Zu den wichtigen Sammlungen, die in der Staatsbibliothek zu Berlin aufbewahrt werden, gehört auch die von Paul Schwenke (1853-1921) bereits am Ende des 19. Jahrhunderts in Königsberg begonnene und in seiner Berliner Zeit bis zu seinem Tode fortgeführte Sammlung von Durchreibungen spätgotischer Bucheinbände.

Heute wird die Schwenke-Sammlung im Magazin der Handschriftenabteilung, Referat Inkunabeln der Staatsbibliothek zu Berlin aufbewahrt. Sie umfasst rund 4440 Durchreibungen (Blatt) mit ca. 7500 Werkzeugen, darunter überwiegend Stempel, nur wenige Rollen und Platten. Die Sammlung ist durch den gedruckten "Schwenke-Schunke" (Die Schwenke-Sammlung gotischer Stempel- und Einbanddurchreibungen, 2 Bde, Berlin 1979-96) in Ansätzen erschlossen.

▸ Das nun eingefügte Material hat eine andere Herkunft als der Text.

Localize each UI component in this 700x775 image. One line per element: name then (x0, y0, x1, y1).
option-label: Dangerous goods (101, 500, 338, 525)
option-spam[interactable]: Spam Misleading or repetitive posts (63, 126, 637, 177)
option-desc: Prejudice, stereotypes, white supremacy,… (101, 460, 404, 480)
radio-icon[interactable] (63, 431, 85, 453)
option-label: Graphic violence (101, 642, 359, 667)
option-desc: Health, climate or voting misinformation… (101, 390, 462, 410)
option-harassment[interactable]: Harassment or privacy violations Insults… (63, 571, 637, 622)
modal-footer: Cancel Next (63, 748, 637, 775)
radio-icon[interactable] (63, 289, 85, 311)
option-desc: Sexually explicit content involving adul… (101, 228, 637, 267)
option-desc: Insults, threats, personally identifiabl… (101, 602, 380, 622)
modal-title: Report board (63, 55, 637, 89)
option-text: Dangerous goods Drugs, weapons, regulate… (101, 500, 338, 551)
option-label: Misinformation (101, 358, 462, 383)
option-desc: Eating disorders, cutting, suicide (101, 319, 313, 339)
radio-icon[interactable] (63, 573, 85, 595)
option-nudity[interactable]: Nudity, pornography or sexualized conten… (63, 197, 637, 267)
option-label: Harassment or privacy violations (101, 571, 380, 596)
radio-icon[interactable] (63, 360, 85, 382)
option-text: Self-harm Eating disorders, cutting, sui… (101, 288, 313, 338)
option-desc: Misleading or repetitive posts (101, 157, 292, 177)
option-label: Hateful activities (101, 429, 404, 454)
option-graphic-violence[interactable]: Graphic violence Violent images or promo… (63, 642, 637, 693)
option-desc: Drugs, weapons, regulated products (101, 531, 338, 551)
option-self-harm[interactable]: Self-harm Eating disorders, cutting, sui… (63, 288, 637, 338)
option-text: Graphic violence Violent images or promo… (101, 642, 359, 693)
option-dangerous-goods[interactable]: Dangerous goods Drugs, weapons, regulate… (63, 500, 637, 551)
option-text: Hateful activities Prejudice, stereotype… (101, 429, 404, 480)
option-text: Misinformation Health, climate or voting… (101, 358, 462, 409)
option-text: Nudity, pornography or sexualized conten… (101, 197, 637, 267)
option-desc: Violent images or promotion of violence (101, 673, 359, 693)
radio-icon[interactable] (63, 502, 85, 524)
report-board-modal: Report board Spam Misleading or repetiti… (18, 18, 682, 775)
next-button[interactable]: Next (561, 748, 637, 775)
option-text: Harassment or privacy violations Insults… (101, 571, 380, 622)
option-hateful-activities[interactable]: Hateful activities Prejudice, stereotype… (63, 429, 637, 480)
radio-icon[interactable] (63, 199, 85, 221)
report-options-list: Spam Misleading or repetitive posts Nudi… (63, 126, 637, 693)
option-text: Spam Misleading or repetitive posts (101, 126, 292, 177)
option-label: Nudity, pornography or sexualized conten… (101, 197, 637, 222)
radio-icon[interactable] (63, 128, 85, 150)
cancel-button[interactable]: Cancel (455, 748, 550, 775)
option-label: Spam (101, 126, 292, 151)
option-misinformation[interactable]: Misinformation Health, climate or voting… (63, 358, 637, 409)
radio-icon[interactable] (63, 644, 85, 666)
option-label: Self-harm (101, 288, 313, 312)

Das von Schwenke geplante und von Ilse Schunke und Konrad von Rabenau bearbeitete Druckwerk weist aus heutiger Sicht zahlreiche dublette Stempel, Fehlzuschreibungen von Werkzeugen und fehlerhafte wie fragliche Lokalisierungen von Werkstätten auf, die bei der Erfassung in der Einbanddatenbank unter Hinzuziehung der Forschungsliteratur eine eingehende Überprüfung erfahren.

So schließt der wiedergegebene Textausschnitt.